A musa, de Jessie Burton

Não pegaria neste livro se não fosse da mesma autora de O miniaturista, que adorei. Embora não tenha de todo um ambiente ao nível do outro, que se passava na Amesterdão mercantil do século XVII, a história é muito interessante, narrada em dois tempos e lugares: 1936, numa aldeia do sul de Espanha; 1967, em Londres.

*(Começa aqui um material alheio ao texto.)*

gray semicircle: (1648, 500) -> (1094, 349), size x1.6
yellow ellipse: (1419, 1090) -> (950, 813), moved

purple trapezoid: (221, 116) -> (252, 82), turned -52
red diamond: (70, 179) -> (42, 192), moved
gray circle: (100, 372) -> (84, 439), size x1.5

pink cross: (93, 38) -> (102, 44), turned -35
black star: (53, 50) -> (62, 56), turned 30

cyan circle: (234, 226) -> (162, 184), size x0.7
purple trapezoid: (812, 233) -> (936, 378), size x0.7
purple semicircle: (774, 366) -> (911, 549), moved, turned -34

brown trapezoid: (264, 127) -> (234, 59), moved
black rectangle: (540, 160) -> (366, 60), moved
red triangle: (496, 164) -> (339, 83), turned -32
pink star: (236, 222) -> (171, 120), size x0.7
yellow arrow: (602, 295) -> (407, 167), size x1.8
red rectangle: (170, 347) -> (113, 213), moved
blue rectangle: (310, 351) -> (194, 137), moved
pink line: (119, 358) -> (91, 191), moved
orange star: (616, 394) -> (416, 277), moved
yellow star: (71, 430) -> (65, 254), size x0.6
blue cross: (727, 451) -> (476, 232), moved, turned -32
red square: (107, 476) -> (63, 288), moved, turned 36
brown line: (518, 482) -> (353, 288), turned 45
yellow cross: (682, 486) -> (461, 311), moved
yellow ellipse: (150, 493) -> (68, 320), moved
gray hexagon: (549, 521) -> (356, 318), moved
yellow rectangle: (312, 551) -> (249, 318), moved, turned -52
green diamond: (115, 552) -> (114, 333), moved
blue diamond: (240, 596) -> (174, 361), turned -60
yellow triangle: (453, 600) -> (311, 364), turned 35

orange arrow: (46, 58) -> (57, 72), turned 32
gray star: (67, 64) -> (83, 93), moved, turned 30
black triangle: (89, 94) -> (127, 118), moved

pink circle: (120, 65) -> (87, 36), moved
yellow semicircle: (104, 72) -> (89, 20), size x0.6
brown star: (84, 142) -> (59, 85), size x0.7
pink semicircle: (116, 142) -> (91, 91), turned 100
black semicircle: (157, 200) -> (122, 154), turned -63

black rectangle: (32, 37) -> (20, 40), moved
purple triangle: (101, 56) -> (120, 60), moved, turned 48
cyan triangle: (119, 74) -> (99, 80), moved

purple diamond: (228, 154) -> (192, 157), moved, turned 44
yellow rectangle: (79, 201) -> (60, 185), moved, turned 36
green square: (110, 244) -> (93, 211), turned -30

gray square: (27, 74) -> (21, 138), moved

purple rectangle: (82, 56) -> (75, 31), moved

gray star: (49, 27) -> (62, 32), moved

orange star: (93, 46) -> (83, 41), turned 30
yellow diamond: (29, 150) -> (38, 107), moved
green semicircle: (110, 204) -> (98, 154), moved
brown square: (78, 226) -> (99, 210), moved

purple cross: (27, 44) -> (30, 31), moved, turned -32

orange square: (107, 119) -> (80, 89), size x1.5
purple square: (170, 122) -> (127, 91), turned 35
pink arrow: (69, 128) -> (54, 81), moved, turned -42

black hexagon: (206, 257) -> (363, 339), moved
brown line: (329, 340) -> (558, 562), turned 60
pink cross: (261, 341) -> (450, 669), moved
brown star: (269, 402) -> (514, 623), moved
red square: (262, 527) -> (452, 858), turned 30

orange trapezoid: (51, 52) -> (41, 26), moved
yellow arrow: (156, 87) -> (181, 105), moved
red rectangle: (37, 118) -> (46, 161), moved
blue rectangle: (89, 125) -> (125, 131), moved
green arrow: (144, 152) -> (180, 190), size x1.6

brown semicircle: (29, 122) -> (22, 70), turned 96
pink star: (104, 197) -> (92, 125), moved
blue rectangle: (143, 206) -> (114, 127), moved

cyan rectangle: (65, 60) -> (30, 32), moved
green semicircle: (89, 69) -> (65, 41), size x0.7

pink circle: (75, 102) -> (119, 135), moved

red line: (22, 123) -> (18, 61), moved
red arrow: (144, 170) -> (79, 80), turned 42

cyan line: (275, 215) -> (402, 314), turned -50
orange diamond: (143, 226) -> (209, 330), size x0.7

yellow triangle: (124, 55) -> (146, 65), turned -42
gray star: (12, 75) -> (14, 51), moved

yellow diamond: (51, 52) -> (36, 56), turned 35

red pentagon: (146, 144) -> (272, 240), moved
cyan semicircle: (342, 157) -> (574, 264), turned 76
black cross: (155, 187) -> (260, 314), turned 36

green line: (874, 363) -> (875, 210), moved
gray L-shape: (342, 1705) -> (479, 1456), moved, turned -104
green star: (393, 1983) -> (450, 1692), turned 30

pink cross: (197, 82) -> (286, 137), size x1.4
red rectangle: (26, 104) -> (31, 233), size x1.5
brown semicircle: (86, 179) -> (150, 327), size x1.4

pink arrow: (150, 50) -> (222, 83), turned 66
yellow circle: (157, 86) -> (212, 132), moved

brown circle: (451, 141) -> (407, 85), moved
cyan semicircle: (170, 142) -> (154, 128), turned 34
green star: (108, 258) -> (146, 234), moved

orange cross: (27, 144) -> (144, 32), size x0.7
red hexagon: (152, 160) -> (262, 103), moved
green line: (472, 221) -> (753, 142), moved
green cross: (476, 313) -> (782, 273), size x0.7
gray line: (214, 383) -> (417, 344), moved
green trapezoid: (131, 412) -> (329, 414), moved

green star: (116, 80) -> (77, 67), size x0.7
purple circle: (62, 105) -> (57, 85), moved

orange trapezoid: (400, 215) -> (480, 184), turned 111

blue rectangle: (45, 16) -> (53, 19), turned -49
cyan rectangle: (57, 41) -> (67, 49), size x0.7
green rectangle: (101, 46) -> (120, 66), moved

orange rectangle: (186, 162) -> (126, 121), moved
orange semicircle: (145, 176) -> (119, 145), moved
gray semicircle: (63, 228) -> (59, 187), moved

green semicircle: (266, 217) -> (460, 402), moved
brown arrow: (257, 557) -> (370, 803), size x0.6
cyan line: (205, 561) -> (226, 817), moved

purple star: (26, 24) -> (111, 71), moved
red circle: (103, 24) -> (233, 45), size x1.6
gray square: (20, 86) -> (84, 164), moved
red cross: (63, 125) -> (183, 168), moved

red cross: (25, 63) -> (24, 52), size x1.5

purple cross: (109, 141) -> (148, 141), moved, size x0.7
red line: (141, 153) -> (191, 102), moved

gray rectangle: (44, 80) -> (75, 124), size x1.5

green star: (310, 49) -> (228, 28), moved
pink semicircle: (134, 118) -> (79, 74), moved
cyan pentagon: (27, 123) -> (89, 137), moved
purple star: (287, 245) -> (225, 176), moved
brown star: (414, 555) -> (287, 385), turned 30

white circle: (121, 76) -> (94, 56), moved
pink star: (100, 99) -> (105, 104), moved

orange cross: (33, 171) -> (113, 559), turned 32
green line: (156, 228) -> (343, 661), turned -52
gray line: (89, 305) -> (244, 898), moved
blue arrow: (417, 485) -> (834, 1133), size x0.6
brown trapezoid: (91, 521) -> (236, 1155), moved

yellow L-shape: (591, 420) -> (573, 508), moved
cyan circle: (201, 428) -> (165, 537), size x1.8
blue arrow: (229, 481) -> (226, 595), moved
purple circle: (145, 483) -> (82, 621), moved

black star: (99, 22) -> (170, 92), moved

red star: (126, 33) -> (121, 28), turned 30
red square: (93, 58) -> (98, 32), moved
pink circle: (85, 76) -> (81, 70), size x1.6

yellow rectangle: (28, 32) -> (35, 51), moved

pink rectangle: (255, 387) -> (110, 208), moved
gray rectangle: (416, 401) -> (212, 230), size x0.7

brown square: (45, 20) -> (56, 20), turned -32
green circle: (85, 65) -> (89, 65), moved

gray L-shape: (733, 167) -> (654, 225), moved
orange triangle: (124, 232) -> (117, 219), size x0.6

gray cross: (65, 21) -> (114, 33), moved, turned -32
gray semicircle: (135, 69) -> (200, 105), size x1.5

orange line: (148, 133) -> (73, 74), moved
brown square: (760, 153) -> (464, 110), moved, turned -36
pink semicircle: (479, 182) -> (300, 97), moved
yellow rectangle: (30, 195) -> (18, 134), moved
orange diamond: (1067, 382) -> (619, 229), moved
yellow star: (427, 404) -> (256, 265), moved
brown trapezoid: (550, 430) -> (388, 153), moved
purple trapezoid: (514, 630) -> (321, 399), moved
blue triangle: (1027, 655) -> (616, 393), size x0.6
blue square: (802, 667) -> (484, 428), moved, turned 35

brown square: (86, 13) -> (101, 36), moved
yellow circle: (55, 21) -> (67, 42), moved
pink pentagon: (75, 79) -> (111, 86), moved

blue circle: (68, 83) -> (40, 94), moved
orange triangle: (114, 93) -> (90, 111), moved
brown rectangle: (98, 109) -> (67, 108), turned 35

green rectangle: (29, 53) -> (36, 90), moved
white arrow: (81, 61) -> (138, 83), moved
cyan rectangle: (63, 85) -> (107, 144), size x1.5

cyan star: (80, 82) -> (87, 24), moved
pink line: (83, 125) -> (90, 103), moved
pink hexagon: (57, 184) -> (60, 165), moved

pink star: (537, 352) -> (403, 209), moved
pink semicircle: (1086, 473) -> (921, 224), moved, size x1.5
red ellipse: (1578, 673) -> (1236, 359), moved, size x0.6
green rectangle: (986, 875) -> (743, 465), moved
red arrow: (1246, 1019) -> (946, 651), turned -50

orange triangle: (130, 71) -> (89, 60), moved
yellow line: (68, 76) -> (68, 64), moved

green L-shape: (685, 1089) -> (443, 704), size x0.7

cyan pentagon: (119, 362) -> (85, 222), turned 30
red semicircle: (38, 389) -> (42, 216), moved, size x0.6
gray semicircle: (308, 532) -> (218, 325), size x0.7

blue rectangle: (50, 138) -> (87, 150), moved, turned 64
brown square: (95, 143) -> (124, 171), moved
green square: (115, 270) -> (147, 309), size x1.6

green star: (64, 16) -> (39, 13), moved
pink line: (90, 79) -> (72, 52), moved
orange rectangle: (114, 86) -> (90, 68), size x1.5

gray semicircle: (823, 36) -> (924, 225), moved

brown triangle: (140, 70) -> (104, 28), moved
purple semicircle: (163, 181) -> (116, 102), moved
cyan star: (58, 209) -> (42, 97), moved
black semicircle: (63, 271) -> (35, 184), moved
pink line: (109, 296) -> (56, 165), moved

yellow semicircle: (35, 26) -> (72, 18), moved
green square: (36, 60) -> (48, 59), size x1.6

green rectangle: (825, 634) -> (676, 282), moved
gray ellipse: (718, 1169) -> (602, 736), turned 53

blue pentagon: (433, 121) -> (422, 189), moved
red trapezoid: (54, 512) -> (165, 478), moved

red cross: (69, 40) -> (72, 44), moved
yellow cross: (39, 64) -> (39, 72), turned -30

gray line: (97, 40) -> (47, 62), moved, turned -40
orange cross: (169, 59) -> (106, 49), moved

Na Londres do final dos anos 60 surge à venda um quadro há muito julgado perdido, que tinha estado anos em casa da mãe do seu vendedor. Um suposto quadro do pintor Isaac Robles, alguém muito à frente do seu tempo e que tinha produzido poucas obras mas muito intrigantes antes de desaparecer ainda novo durante a Guerra Civil de Espanha. Trinta anos antes, em Arazuelo, o mesmo Isaac Robles e a sua irmã Teresa envolvem-se com uma família alemã ali refugiada, composta por um casal com uma filha apaixonada por arte.

Na busca pela autenticidade do quadro, muitos segredos vêm ao de cima, nomeadamente sobre a sua própria autoria.Um livro interessante e de leitura fluida, que nos leva por um caminho e depressa nos desvia para outro, sem nunca parecer forçado. Gostei bastante.

9 de janeiro de 2019

Eu bem tento fingir que o tempo não passa

A TT faz este ano 16 anos, na minha companhia toda a minha vida como uma pessoa independente. Está gordinha q.b., tem um pelo lindo, come e bebe bem. Mexe-se menos do que mexia, às vezes tem mais dificuldade em fazer cocó e tem mais frio. Mas, quando olho para ela, não me consigo mentalizar de que já são 16 anos. Quero muito que ainda nos restem alguns. Adoro esta minha menina.


PS: No dia 17 de março faz 1 ano que a Vespinha faleceu. Ainda hoje, refiro-me quase sempre «às gatas» quando quero falar só na TT...

4 de janeiro de 2019

Pequeno balanço de 2018

Em 2018, morreu-me a Vespinha Gata, tive a minha Mãe em estado muito crítico, descobri uma chatice num dos olhos, a casa da minha infância foi vendida apesar de por bons motivos. No meu círculo de amigos, houve mortes, separações, despedimentos. Coisas más.

Por outro lado, as minhas filhas continuaram a crescer saudáveis, a minha Mãe recuperou do susto e o meu exame anual à aorta estava normal. Coisas boas.

Em 2019 gostava de não pensar em recorrer à bruxa tantas vezes.